§ **What the task requires**
When you restate the data, keep every word as it is and drop the images.
== == ==
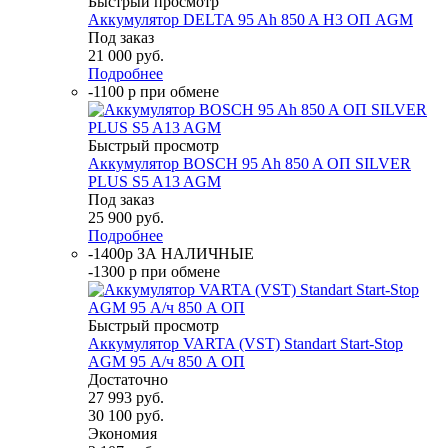
Быстрый просмотр
Аккумулятор DELTA 95 Ah 850 A H3 ОП AGM
Под заказ
21 000
руб.
Подробнее
-1100 р при обмене
Быстрый просмотр
Аккумулятор BOSCH 95 Ah 850 A ОП SILVER
PLUS S5 A13 AGM
Под заказ
25 900
руб.
Подробнее
-1400р ЗА НАЛИЧНЫЕ
-1300 р при обмене
Быстрый просмотр
Аккумулятор VARTA (VST) Standart Start-Stop
AGM 95 А/ч 850 A ОП
Достаточно
27 993
руб.
30 100
руб.
Экономия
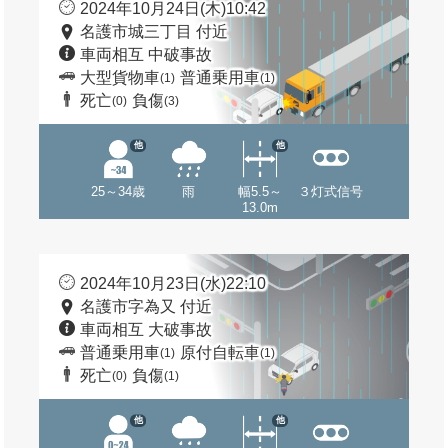
2024年10月24日(木)10:42
名護市城三丁目 付近
車両相互 中破事故
大型貨物車
普通乗用車
(1)
(1)
死亡
負傷
(0)
(3)
他
他
25～34歳
雨
幅5.5～
３灯式信号
13.0m
2024年10月23日(水)22:10
名護市字為又 付近
車両相互 大破事故
普通乗用車
原付自転車
(1)
(1)
死亡
負傷
(0)
(1)
他
他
== == ==
§ **Completed task**
Быстрый просмотр
Аккумулятор DELTA 95 Ah 850 A H3 ОП AGM
Под заказ
21 000
руб.
Подробнее
-1100 р при обмене
Быстрый просмотр
Аккумулятор BOSCH 95 Ah 850 A ОП SILVER
PLUS S5 A13 AGM
Под заказ
25 900
руб.
Подробнее
-1400р ЗА НАЛИЧНЫЕ
-1300 р при обмене
Быстрый просмотр
Аккумулятор VARTA (VST) Standart Start-Stop
AGM 95 А/ч 850 A ОП
Достаточно
27 993
руб.
30 100
руб.
Экономия
2024年10月24日(木)10:42
名護市城三丁目 付近
車両相互 中破事故
大型貨物車
普通乗用車
(1)
(1)
死亡
負傷
(0)
(3)
他
他
25～34歳
雨
幅5.5～
３灯式信号
13.0m
2024年10月23日(水)22:10
名護市字為又 付近
車両相互 大破事故
普通乗用車
原付自転車
(1)
(1)
死亡
負傷
(0)
(1)
他
他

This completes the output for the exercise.